▶ Supplied records
<<<<

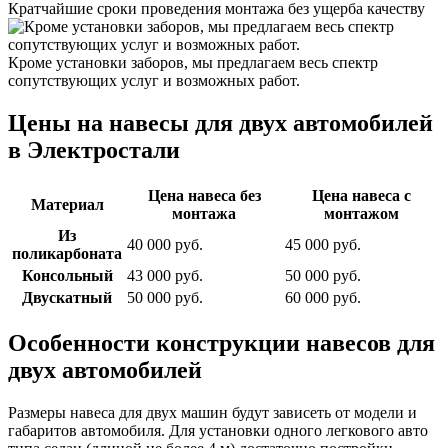
Кратчайшие сроки проведения монтажа без ущерба качеству
Кроме установки заборов, мы предлагаем весь спектр
сопутствующих услуг и возможных работ.
Цены на навесы для двух автомобилей
в Электростали
Цена навеса без
Цена навеса с
Материал
монтажа
монтажом
Из
40 000 руб.
45 000 руб.
поликарбоната
Консольный
43 000 руб.
50 000 руб.
Двускатный
50 000 руб.
60 000 руб.
Особенности конструкции навесов для
двух автомобилей
Размеры навеса для двух машин будут зависеть от модели и
габаритов автомобиля. Для установки одного легкового авто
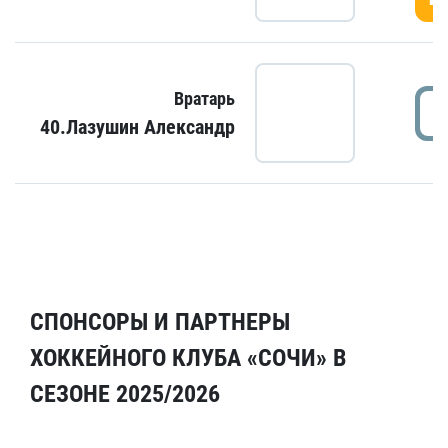
Вратарь
40.Лазушин Александр
СПОНСОРЫ И ПАРТНЕРЫ
ХОККЕЙНОГО КЛУБА «СОЧИ» В
СЕЗОНЕ 2025/2026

>>>>

▶ What you are asked to do
Copy the listing character for character, pictures omitted.

▶ Task result
Кратчайшие сроки проведения монтажа без ущерба качеству
Кроме установки заборов, мы предлагаем весь спектр
сопутствующих услуг и возможных работ.
Цены на навесы для двух автомобилей
в Электростали
Цена навеса без
Цена навеса с
Материал
монтажа
монтажом
Из
40 000 руб.
45 000 руб.
поликарбоната
Консольный
43 000 руб.
50 000 руб.
Двускатный
50 000 руб.
60 000 руб.
Особенности конструкции навесов для
двух автомобилей
Размеры навеса для двух машин будут зависеть от модели и
габаритов автомобиля. Для установки одного легкового авто
Вратарь
40.Лазушин Александр
СПОНСОРЫ И ПАРТНЕРЫ
ХОККЕЙНОГО КЛУБА «СОЧИ» В
СЕЗОНЕ 2025/2026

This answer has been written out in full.